Karena itu kebijakan efisiensi anggaran (tahap pertama sebesar Rp306 triliun) itu, tidak menyebabkan efek berantai (multiplier effect) yang negatif terhadap perekonomian.
“Efisiensi anggaran tidak mengurangi belanja negara. Belanja negara tahun ini tetap Rp3.621,3 triliun,” kata Menkeu dalam konferensi pers di DPR, Jakarta, akhir pekan lalu.
Yang dilakukan pemerintah dengan kebijakan efisiensi tersebut, jelas Menkeu, adalah refocusing atau menggeser anggaran dari satu kegiatan ke kegiatan lain yang dinilai lebih berdampak besar terhadap masyarakat dan perekonomian.
Dampak refocusing anggaran itu secara agregat terhadap perekonomian akan tergantung dari masing-masing kegiatan yang menerima realokasi anggaran.
“Kalau anggarannya direlokasi untuk aktivitas yang menimbulkan multiplier effect positif lebih besar, dampak kebijakan efisiensi anggaran itu ke perekonomian justru akan lebih baik,” ujar Sri Mulyani.
Menkeu menmbahkan, Kemenkeu akan terus melakukan monitoring terhadap kebijakan efisiensi anggaran tersebut. Terutama menyangkut kecepatan untuk melakukan belanja agar bisa mendorong pertumbuhan ekonomi.

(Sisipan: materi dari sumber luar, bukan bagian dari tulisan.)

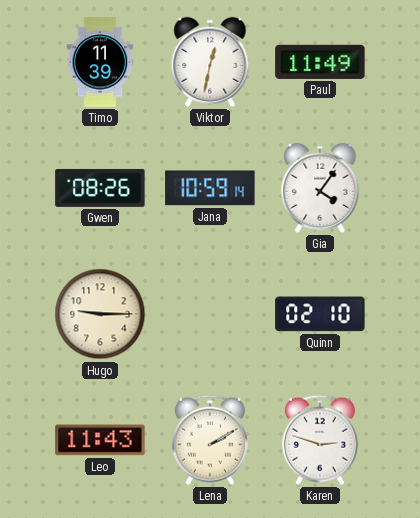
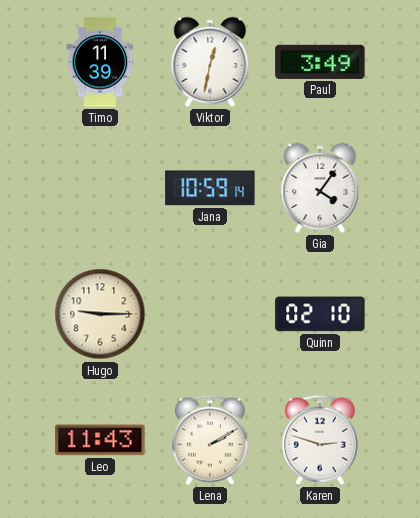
Paul: 11:49 -> 3:49
Gwen: 08:26 -> none
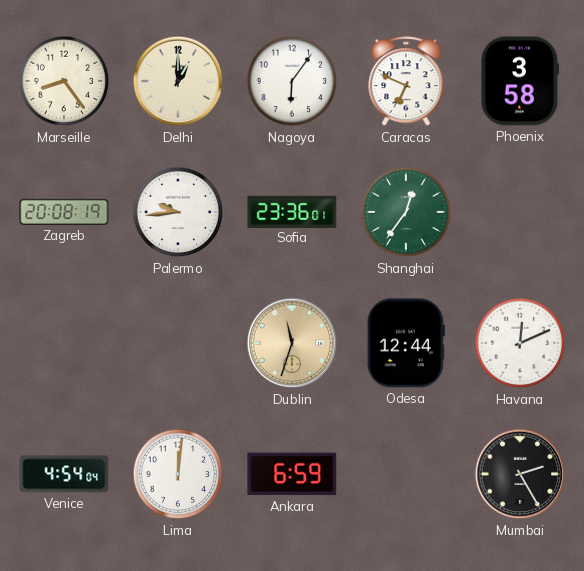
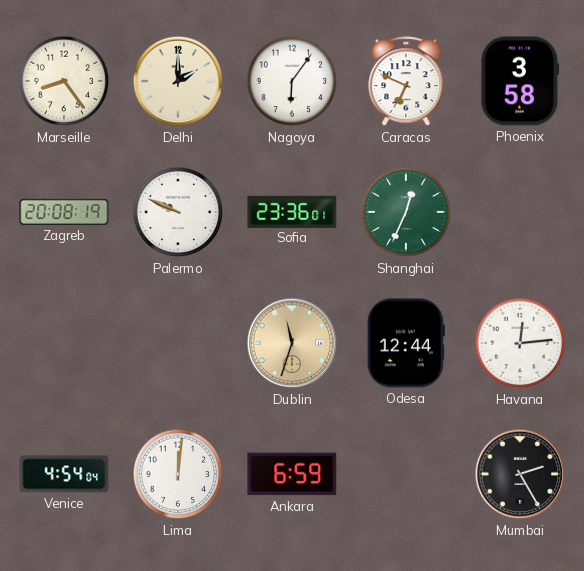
Delhi: 1:00 -> 2:00
Palermo: 9:44 -> 9:49
Shanghai: 12:36 -> 12:34
Havana: 12:11 -> 12:14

Baca juga: Presiden Prabowo: Nggak Masalah Kabinet Gemuk, yang Penting Kerja Efisien
Kendati demikian Sri Mulyani menyebutkan, semangat kebijakan efisiensi akan tetap dipertahankan, karena penting bagi penyelenggaraan birokrasi yang baik dan efisien.

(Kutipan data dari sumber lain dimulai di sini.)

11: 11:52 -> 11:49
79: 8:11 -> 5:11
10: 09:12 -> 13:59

Pemerintah menargetkan pertumbuhan ekonomi dalam APBN 2025 sebesar 5,2 persen. Lebih tinggi dibanding realisasi pertumbuhan ekonomi 2024 yang hanya 5,03 persen.
Banyak ekonom yang khawatir, kebijakan efisiensi anggaran yang dilakukan pemerintahan Prabowo berdampak negatif terhadap konsumsi masyarakat, dunia usaha, dan penyerapan tenaga kerja, yang pada akhirnya menurunkan pertumbuhan ekonomi.
Dari sisi pengeluaran, konsumsi masyarakat adalah kontributor terbesar pertumbuhan ekonomi (lebih dari 53 persen). Sedangkan anggaran negara atau belanja (konsumsi) pemerintah hanya berkontribusi 7-9 persen.